Site do Valor Econômico 06-11-2013

“Deterioração de expectativa é mais inflação e juro com PIB menor

A antecipação do calendário eleitoral antecipou também a exaustão dos espectadores com a reprise de provocações e declarações de boa intenção para o futuro governo que, de novidade, os virtuais candidatos à Presidência da República têm pouco a apresentar no momento. Pior, a antecipação do calendário eleitoral ante resultados  que o governo Dilma Rousseff tem dificuldade em entregar está fazendo um estrago nas expectativas e indicadores econômicos e financeiros. A incerteza quanto à economia que o governo pretende fazer para sinalizar o pagamento de juros da dívida, equivalente ao superávit primário, não coloca o país num quadro de insolvência, mas vem minando fundamentos. E negar essa evidência é um erro. É conspirar contra os acertos.

A deterioração fiscal e a projeção para a inflação ao final de doze meses, instalada no patamar de 6,2% desde o início de setembro, tornam-se poderosas alavancas para as taxas de juros, que, no mercado futuro, já sinalizam Taxa Selic de 12,75% ao ano em 2015, permanecendo nesse patamar nos anos seguintes. A arrancada do dólar frente ao real, com essa dupla encostada em R$ 2,30 e alta de 7% em quinze dias, pode sinalizar tudo, menos um futuro tranquilo para qualquer governo – venha de onde vier o presidente.

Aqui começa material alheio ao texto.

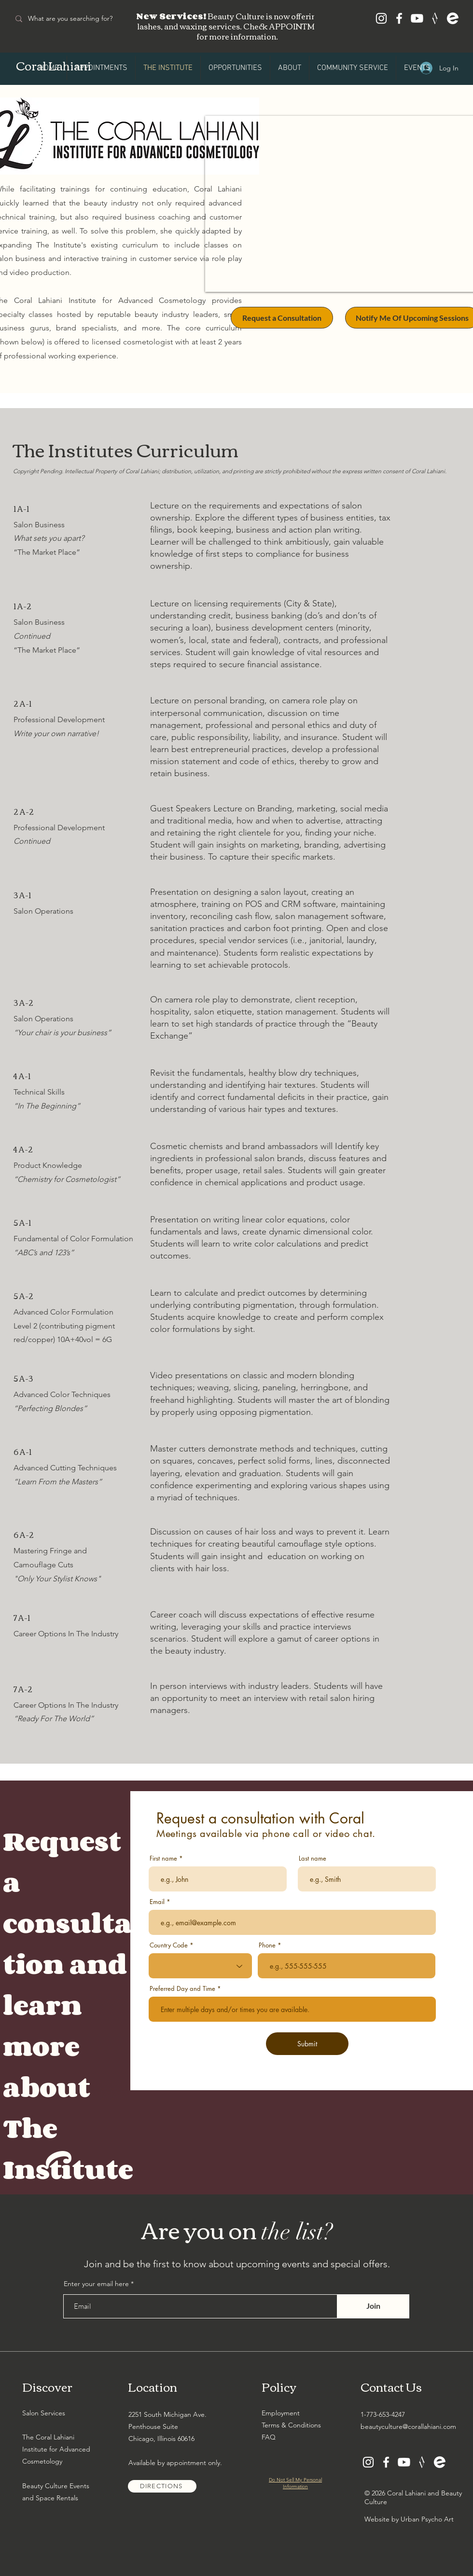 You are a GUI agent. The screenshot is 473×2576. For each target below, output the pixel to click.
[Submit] (307, 2043)
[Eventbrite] (452, 18)
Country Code (169, 1945)
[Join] (373, 2306)
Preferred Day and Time (182, 1989)
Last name (312, 1858)
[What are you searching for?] (78, 18)
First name (163, 1858)
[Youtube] (417, 18)
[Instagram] (381, 18)
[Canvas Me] (435, 18)
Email (157, 1902)
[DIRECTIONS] (162, 2486)
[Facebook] (399, 18)
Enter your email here (96, 2283)
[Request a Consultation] (282, 318)
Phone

“Supor que o ambiente em que estamos vivendo neste momento não  afeta ou não afetará o Brasil é um equívoco. De cara, os juros estão nas máximas alcançadas neste ano e isso significa, no mínimo, custo de financiamento mais caro para o Tesouro Nacional e para tomadores de crédito de prazo mais longo. É inegável que a piora dos indicadores e das expectativas estão agendando por bom tempo juro alto, inflação alta e baixo crescimento. Neste ano, sabemos que a agricultura e os investimentos darão fôlego à atividade. E no ano que vem? Como ficamos no ano que vem, com a desconfiança crescente entre financiadores e potenciais investidores no país. E não só financeiros?”, pergunta, e não aguarda resposta, o experiente executivo de uma instituição financeira nacional”.